- Aim of the task -
From the line containing "Ψεκασμός ανασταλτικών" down to the last line of the entries, print each line exactly and leave the pictures out.

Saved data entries
-----

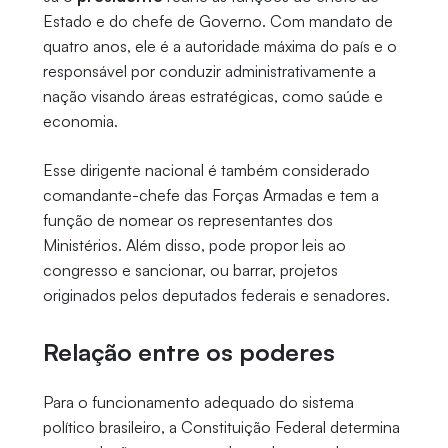
Estado e do chefe de Governo. Com mandato de
quatro anos, ele é a autoridade máxima do país e o
responsável por conduzir administrativamente a
nação visando áreas estratégicas, como saúde e
economia.
Esse dirigente nacional é também considerado
comandante-chefe das Forças Armadas e tem a
função de nomear os representantes dos
Ministérios. Além disso, pode propor leis ao
congresso e sancionar, ou barrar, projetos
originados pelos deputados federais e senadores.
Relação entre os poderes
Para o funcionamento adequado do sistema
político brasileiro, a Constituição Federal determina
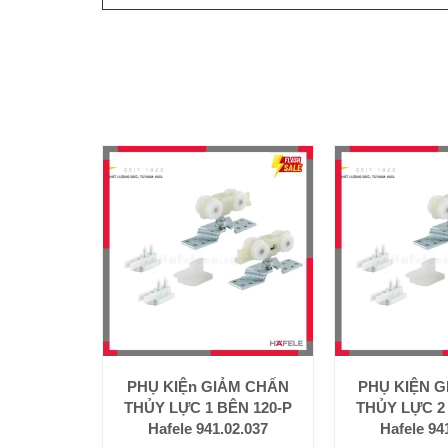
PHỤ KIỆn GIẢM CHẤN
PHỤ KIỆN 
THỦY LỰC 1 BÊN 120-P
THỦY LỰC 2
Hafele 941.02.037
Hafele 94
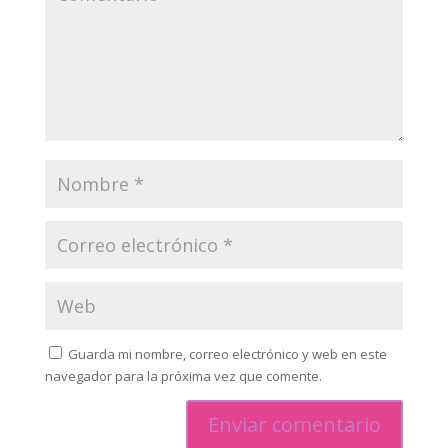
Guarda mi nombre, correo electrónico y web en este
navegador para la próxima vez que comente.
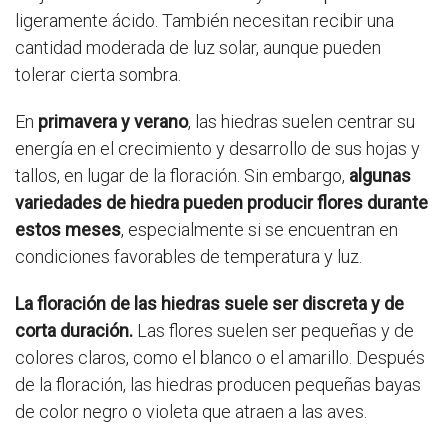
ligeramente ácido. También necesitan recibir una
cantidad moderada de luz solar, aunque pueden
tolerar cierta sombra.
En
primavera y verano
, las hiedras suelen centrar su
energía en el crecimiento y desarrollo de sus hojas y
tallos, en lugar de la floración. Sin embargo,
algunas
variedades de hiedra pueden producir flores durante
estos meses
, especialmente si se encuentran en
condiciones favorables de temperatura y luz.
La floración de las hiedras suele ser discreta y de
corta duración.
Las flores suelen ser pequeñas y de
colores claros, como el blanco o el amarillo. Después
de la floración, las hiedras producen pequeñas bayas
de color negro o violeta que atraen a las aves.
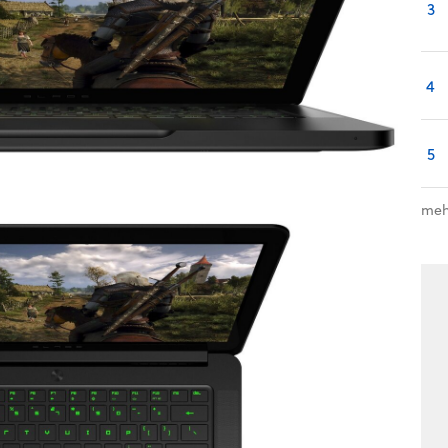
3
4
5
meh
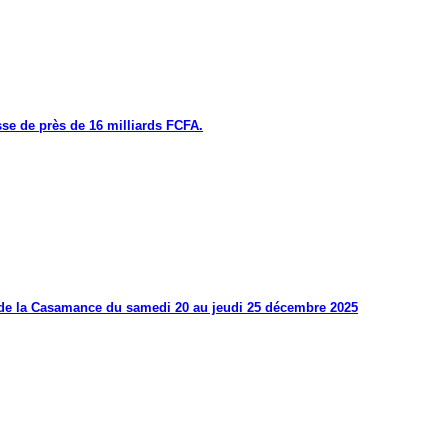
se de près de 16 milliards FCFA.
s de la Casamance du samedi 20 au jeudi 25 décembre 2025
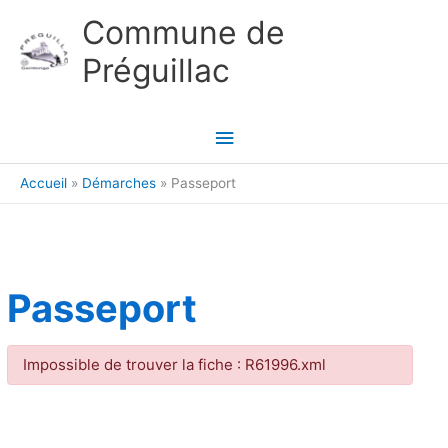
Aller au contenu
Aller au pied de page
Commune de
Préguillac
Menu
principal
Accueil
Démarches
Passeport
Passeport
Impossible de trouver la fiche : R61996.xml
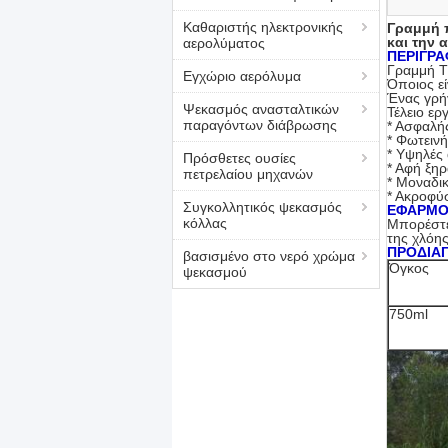
Καθαριστής ηλεκτρονικής
Γραμμή π
και την
αερολύματος
ΠΕΡΙΓΡΑ
Γραμμή T
Εγχώριο αερόλυμα
Όποιος εί
Ένας γρή
Ψεκασμός ανασταλτικών
Τέλειο ερ
παραγόντων διάβρωσης
* Ασφαλή
* Φωτειν
* Υψηλές 
Πρόσθετες ουσίες
* Αφή ξηρ
πετρελαίου μηχανών
* Μοναδι
* Ακροφύσ
Συγκολλητικός ψεκασμός
ΕΦΑΡΜΟ
κόλλας
Μπορέστε
της χλόης
ΠΡΟΔΙΑ
βασισμένο στο νερό χρώμα
Όγκος
ψεκασμού
750ml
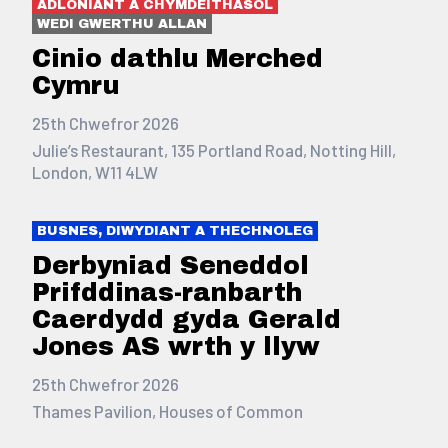
ADLONIANT A CHYMDEITHASOL
WEDI GWERTHU ALLAN
Cinio dathlu Merched
Cymru
25th Chwefror 2026
Julie’s Restaurant, 135 Portland Road, Notting Hill,
London, W11 4LW
BUSNES, DIWYDIANT A THECHNOLEG
Derbyniad Seneddol
Prifddinas-ranbarth
Caerdydd gyda Gerald
Jones AS wrth y llyw
25th Chwefror 2026
Thames Pavilion, Houses of Common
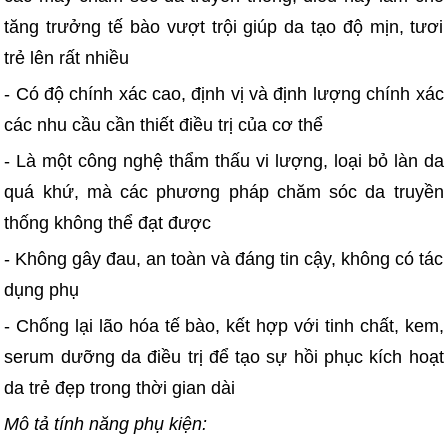
tăng trưởng tế bào vượt trội giúp da tạo độ mịn, tươi
trẻ lên rất nhiều
- Có độ chính xác cao, định vị và định lượng chính xác
các nhu cầu cần thiết điều trị của cơ thể
- Là một công nghệ thẩm thấu vi lượng, loại bỏ làn da
quá khứ, mà các phương pháp chăm sóc da truyền
thống không thể đạt được
- Không gây đau, an toàn và đáng tin cậy, không có tác
dụng phụ
- Chống lại lão hóa tế bào, kết hợp với tinh chất, kem,
serum dưỡng da điều trị để tạo sự hồi phục kích hoạt
da trẻ đẹp trong thời gian dài
Mô tả tính năng phụ kiện:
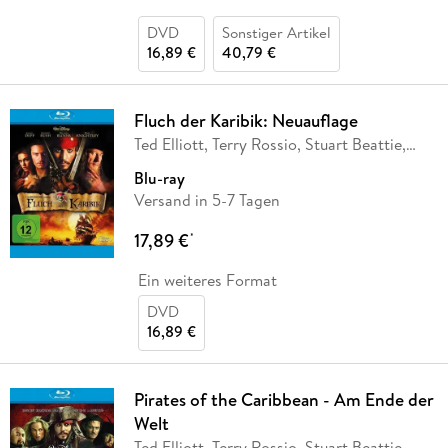
DVD
Sonstiger Artikel
16,89 €
40,79 €
Fluch der Karibik: Neuauflage
Ted Elliott, Terry Rossio, Stuart Beattie,
Jay
…
Blu-ray
Versand in 5-7 Tagen
17,89 €
*
Ein weiteres Format
DVD
16,89 €
Pirates of the Caribbean - Am Ende der
Welt
Ted Elliott, Terry Rossio, Stuart Beattie,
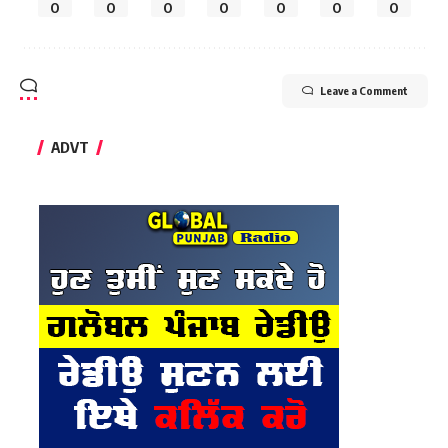
0
0
0
0
0
0
0
Leave a Comment
ADVT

-----

- Problem solution -
Ψεκασμός ανασταλτικών
Τέλειο ερ
παραγόντων διάβρωσης
* Ασφαλή
* Φωτειν
* Υψηλές 
Πρόσθετες ουσίες
* Αφή ξηρ
πετρελαίου μηχανών
* Μοναδι
* Ακροφύσ
Συγκολλητικός ψεκασμός
ΕΦΑΡΜΟ
κόλλας
Μπορέστε
της χλόης
ΠΡΟΔΙΑ
βασισμένο στο νερό χρώμα
Όγκος
ψεκασμού
750ml
ADLONIANT A CHYMDEITHASOL
WEDI GWERTHU ALLAN
Cinio dathlu Merched
Cymru
25th Chwefror 2026
Julie’s Restaurant, 135 Portland Road, Notting Hill,
London, W11 4LW
BUSNES, DIWYDIANT A THECHNOLEG
Derbyniad Seneddol
Prifddinas-ranbarth
Caerdydd gyda Gerald
Jones AS wrth y llyw
25th Chwefror 2026
Thames Pavilion, Houses of Common
tăng trưởng tế bào vượt trội giúp da tạo độ mịn, tươi
trẻ lên rất nhiều
- Có độ chính xác cao, định vị và định lượng chính xác
các nhu cầu cần thiết điều trị của cơ thể
- Là một công nghệ thẩm thấu vi lượng, loại bỏ làn da
quá khứ, mà các phương pháp chăm sóc da truyền
thống không thể đạt được
- Không gây đau, an toàn và đáng tin cậy, không có tác
dụng phụ
- Chống lại lão hóa tế bào, kết hợp với tinh chất, kem,
serum dưỡng da điều trị để tạo sự hồi phục kích hoạt
da trẻ đẹp trong thời gian dài
Mô tả tính năng phụ kiện:
DVD
Sonstiger Artikel
16,89 €
40,79 €
Fluch der Karibik: Neuauflage
Ted Elliott, Terry Rossio, Stuart Beattie,
Jay
…
Blu-ray
Versand in 5-7 Tagen
17,89 €
*
Ein weiteres Format
DVD
16,89 €
Pirates of the Caribbean - Am Ende der
Welt
Ted Elliott, Terry Rossio, Stuart Beattie,
0
0
0
0
0
0
0
Leave a Comment
ADVT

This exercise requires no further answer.